Единственный человек, с которым можно было шутить, был Кранц.

Дисциплинированная меланхолия весь мир водила за нос. Все очерки притворно изображали вожделение. Чтобы все тебя полюбили, нужно одно – опубликовать свои страхи. Вся махина искусства – рассчитанная демонстрация страданий.

Он гулял по бульвару Вестмаунт с бледными блондинками. Говорил им, что каменные дома кажутся ему руинами. Намекал, что они могли бы проявить себя через него. Он мог склониться к камину с неопределенной трагичностью ослепшего Самсона[57] под колоннами храма.
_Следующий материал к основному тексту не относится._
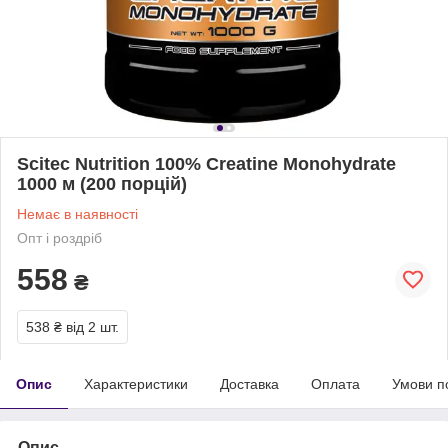
Scitec Nutrition 100% Creatine Monohydrate
1000 м (200 порцій)
Немає в наявності
Опт і роздріб
558
₴
538 ₴
від 2 шт.
Опис
Характеристики
Доставка
Оплата
Умови п
Опис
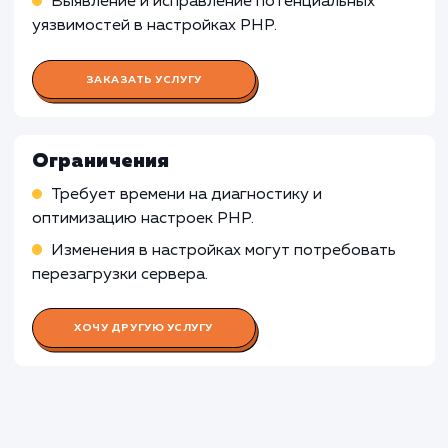
Использование альтернативных языков
платформ
: Если веб-приложение или сайт
разработаны с использованием альтернатив
языков программирования или платформ, не
зависящих от PHP, аудит настроек PHP не
будет иметь существенного влияния на
функциональность или производительность.
Узнать почему
Раскладываем
услугу на пиксели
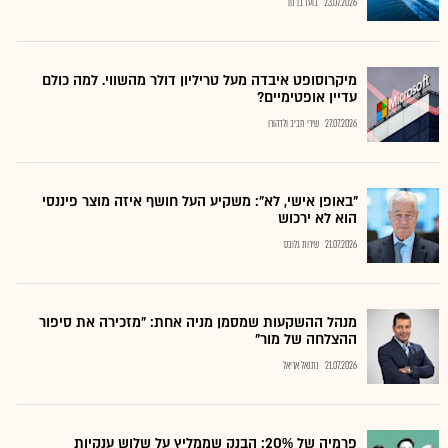
23.07.2026
בועז בן נון
מיקרוסופט איבדה מעל טריליון דולר מהשווי. למה כולם
עדיין אופטימיים?
27.07.2026
שירי חביב ולדהורן
"באופן אישי, לא": משקיע העל חושף איזה מוצר פיננסי
הוא לא ירכוש
21.07.2026
שירות גלובס
מנהל ההשקעות שמסמן מניה אחת: "מזכירה את סיפור
ההצלחה של מור"
21.07.2026
נתנאל אריאל
פרמיה של 20%: הבנק שממליץ על שלוש ענקיות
Некоторые евреи-коммерсанты считали его умеренным предателем, которого нельзя осудить открыто. Мысль о том, что из своих занятий он может извлекать финансовую выгоду, приводила их в смятение. Их язвы желудка обижались. Его имя появлялось в газетах. Может, он и не идеальный член общины, но и не Дизраэли[58] или Мендельсон[59], чье отступничество от еврейства ради успеха всегда было объектом пристального внимания. Кроме того, писательство – значимая часть еврейской традиции, и его нельзя запретить даже в современных условиях деградации. Еще одно-два поколения сохранят уважение к книгам и занятиям искусством. Они не смогут продолжаться вечно без переосвящения.